Now a big group of experts is calling for the retraction of this criticism, because of numerous “errors”. In fact there are no less than 180 people, many of them prominent scientists with long careers behind them, signing the letter. And 180 dinosaurs can’t be wrong, can they?
- CSPI: Scientists Call for Retraction of BMJ Feature on Dietary Guidelines
- CSPI: Letter Requesting BMJ to Retract “Investigation”
The low-fat diet is dying. There’s no good health reason to avoid natural saturated fat, like butter. Most informed people know that now, most people that is… except for the aging experts in charge.
Two ways to shut your critics up
There are two favored tactics of people in charge who happen to be wrong, when they want to silence their critics. Number one is appeal to authority. They are running the show, so they must be right. Right? Why get 180 signatures to a letter? The number is clearly over the top (while still only a tiny percentage of all the nutrition researchers out there).

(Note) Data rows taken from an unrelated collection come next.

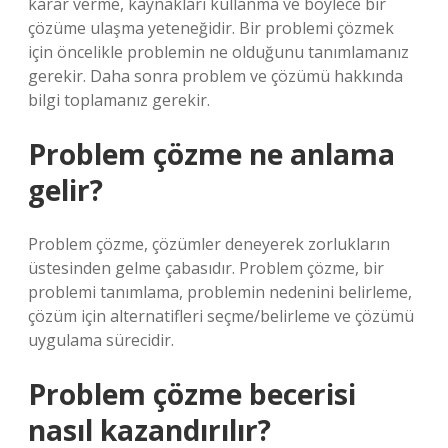
karar verme, kaynakları kullanma ve böylece bir
çözüme ulaşma yeteneğidir. Bir problemi çözmek
için öncelikle problemin ne olduğunu tanımlamanız
gerekir. Daha sonra problem ve çözümü hakkında
bilgi toplamanız gerekir.
Problem çözme ne anlama
gelir?
Problem çözme, çözümler deneyerek zorlukların
üstesinden gelme çabasıdır. Problem çözme, bir
problemi tanımlama, problemin nedenini belirleme,
çözüm için alternatifleri seçme/belirleme ve çözümü
uygulama sürecidir.
Problem çözme becerisi
nasıl kazandırılır?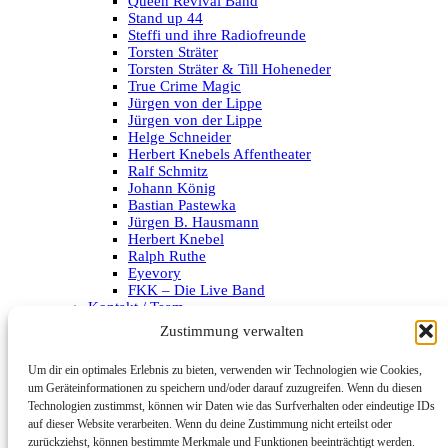
Queen Revival Band
Stand up 44
Steffi und ihre Radiofreunde
Torsten Sträter
Torsten Sträter & Till Hoheneder
True Crime Magic
Jürgen von der Lippe
Jürgen von der Lippe
Helge Schneider
Herbert Knebels Affentheater
Ralf Schmitz
Johann König
Bastian Pastewka
Jürgen B. Hausmann
Herbert Knebel
Ralph Ruthe
Eyevory
FKK – Die Live Band
Kontakt / Team
Impressum
Zustimmung verwalten
Datenschutzerklärung
Um dir ein optimales Erlebnis zu bieten, verwenden wir Technologien wie Cookies,
Archiv
um Geräteinformationen zu speichern und/oder darauf zuzugreifen. Wenn du diesen
Technologien zustimmst, können wir Daten wie das Surfverhalten oder eindeutige IDs
Kategorien
auf dieser Website verarbeiten. Wenn du deine Zustimmung nicht erteilst oder
zurückziehst, können bestimmte Merkmale und Funktionen beeinträchtigt werden.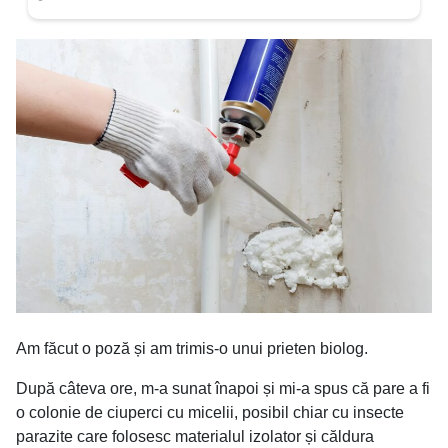
Am făcut o poză și am trimis-o unui prieten biolog.
După câteva ore, m-a sunat înapoi și mi-a spus că pare a fi
o colonie de ciuperci cu micelii, posibil chiar cu insecte
parazite care folosesc materialul izolator și căldura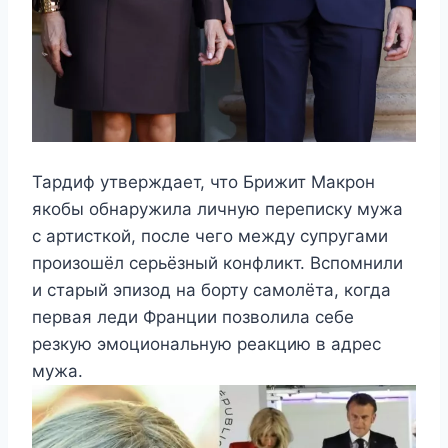
Тардиф утверждает, что Брижит Макрон
якобы обнаружила личную переписку мужа
с артисткой, после чего между супругами
произошёл серьёзный конфликт. Вспомнили
и старый эпизод на борту самолёта, когда
первая леди Франции позволила себе
резкую эмоциональную реакцию в адрес
мужа.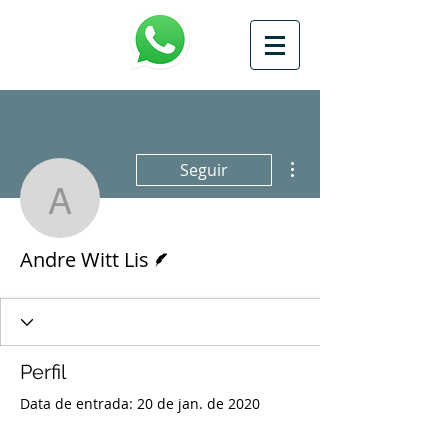
Mais ações
Seguir
Andre Witt Lis
Escritor
Andre Witt Lis
Perfil
Data de entrada: 20 de jan. de 2020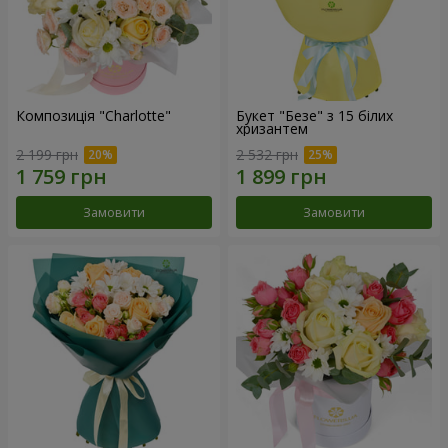
Композиція "Charlotte"
Букет "Безе" з 15 білих
хризантем
2 199 грн
2 532 грн
Замовити
Замовити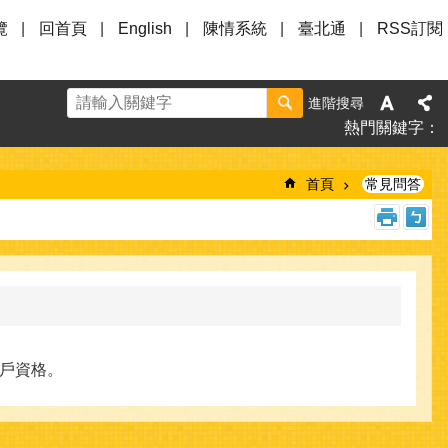
覽
回首頁
English
陳情系統
臺北通
RSS訂閱
進階搜尋
熱門關鍵字
首頁
常見問答
戶資格。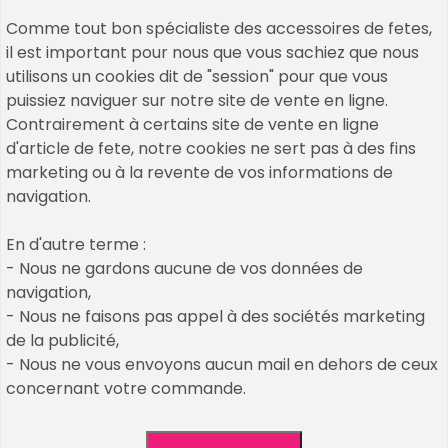
Comme tout bon spécialiste des accessoires de fetes,
il est important pour nous que vous sachiez que nous
utilisons un cookies dit de "session" pour que vous
puissiez naviguer sur notre site de vente en ligne.
Contrairement à certains site de vente en ligne
d'article de fete, notre cookies ne sert pas à des fins
marketing ou à la revente de vos informations de
navigation.
Copyrights © 2026 All Rights Reserved by Un Air De
En d'autre terme :
Fetes
- Nous ne gardons aucune de vos données de
navigation,
Cookies & Legal Mention
- Nous ne faisons pas appel à des sociétés marketing
nos décos et accessoires passés
de la publicité,
CGV / CGU
- Nous ne vous envoyons aucun mail en dehors de ceux
Plan de site
concernant votre commande.
création de mon compte client
Qui sommes nous : découvrez Un Air De Fêtes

The second favored tactic is attacking the critic instead of the message (ad hominem attacks). This includes mentioning that your critic has written a book on the subject, as well as finding any little error or perceived error. The implication being that if there are any small errors there’s no reason to believe the main message either.
Was a report published in February of 1980 or was it in fact published in May of that year? Did the Dietary Guidelines for Americans recommend to not eat eggs or did they, in fact, only advise people to switch to egg whites or egg substitutes? That’s the level of nitpicking going on.
History goes on
Nothing in this niggling about details or bloated list of signatures can change the arc of history. The low-fat diet has been proven to be useless for preventing heart disease and the least effective diet for losing weight. The asteroid has already hit and the 80s style fat phobia, like recommending skim milk, is a dying. No appeal to authority can change that.